Perhaps I shouldn’t get carried away. While I’ve already said Deus Ex isn’t simply a shooter, it’s not exactly a pure RPG, either. Call it a shooter with brains, a shooter with RPG elements, or an RPG with real-time combat (or just call it Deus Ex and don’t bother trying to pigeonhole it; I don’t care) – but once you get the hang of how it all works, it starts to feel more and more like an FPS, finding yourself hunched over your keyboard, mouse at the ready, and quicksaving around every corner. This effect is magnified once your character’s abilities are beefed up and the game’s plot increasingly requiring infiltration of heavily-armed outposts.

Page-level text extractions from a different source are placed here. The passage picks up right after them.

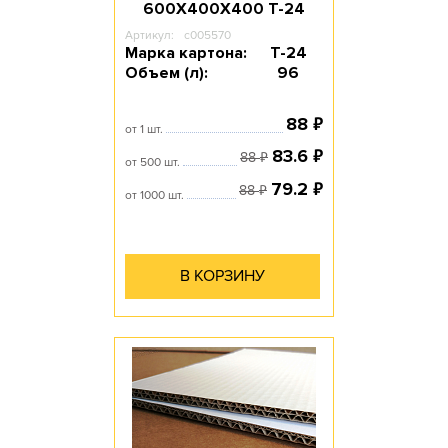
600Х400Х400 T-24
Артикул:
c005570
Марка картона:
Т-24
Объем (л):
96
₽
88
от 1 шт.
₽
83.6
₽
88
от 500 шт.
₽
79.2
₽
88
от 1000 шт.
В КОРЗИНУ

Enough waffle. However you want to categorise it, there are lots very good things to say about Deus Ex. There’s a lot of tiresome piffle spouted by goatee-bearded gaming pseuds about linearity and choice in games, but it has to be said that the amount of freedom you’re given here is refreshing. In fact, once I’d stopped dying all the time in the initial stages, there were remarkably few moments when I felt frustrated because I didn’t know what to do next. Because there are usually a few ways round any given problem, it follows that you’re more likely to find one of the available solutions, rather than blundering around trying to find the way to get through a certain door. In Deus Ex, if you can’t open a door, there’s usually another way to get where you want to go; if you find yourself against a seemingly insurmountable number of enemies, there’s probably a way of avoiding them. Initial fears about wasting lockpicks and multitools eventually subsided as I realised that the game was unlikely to let you get horribly stuck (though it is happy to make you work harder if you make some bad choices).

I don’t have the greatest amount of patience for games that have me running around in circles wondering what to do next, especially if there’s nothing aside from bad guys and locked doors to keep you occupied. Fortunately, one of Deus Ex‘s other great strengths is an immersive and interactive world. From the office buildings of UNATCO headquarters in New York to the nightclubs and markets of Hong Kong, there’s always plenty to do, including engaging with a great number of non-player characters who may or may not be relevant to the plot or have a task for you to accomplish.

Speaking of the plot, it’s an enjoyable yarn, if not quite as amazing as I was expecting, but certainly a cut above most others. While the dialogue is generally well written, some of the voice-acting is pretty wooden, save for the major players (we’ve mentioned the merits of JC Denton’s gravelly delivery elsewhere on this site). Again, you’re given a great deal of freedom when it comes to conversation choices, who you choose to trust and what you choose to do for the people you speak to. There are more than a few tricky decisions to be made throughout, and the game’s finale, with the future of the world in JC’s palm, will leave indecisive gamers feeling, well, the same as they always feel, really.

Anyway, everyone knew Deus Ex was great when it first came out, and that it’s still pretty fab now, with disappointingly few games (especially Invisible War) actually trying to build on or better it. The fact that I’ve got quite excited about it just because I finally managed to work out how to play it isn’t particularly significant, except for one thing – I’m a moron. And yet, despite this, and a few frustrations early on, I still managed to get into, enjoy and – yes – finish Deus Ex. Frankly, if I can do it, anyone can. So, even if you don’t like RPGs, or games that provide a bit of a challenge, or make you slightly tense because you have to sneak around in the dark all the time (like me), you’ll probably still like this. Which is surely the mark of a great game.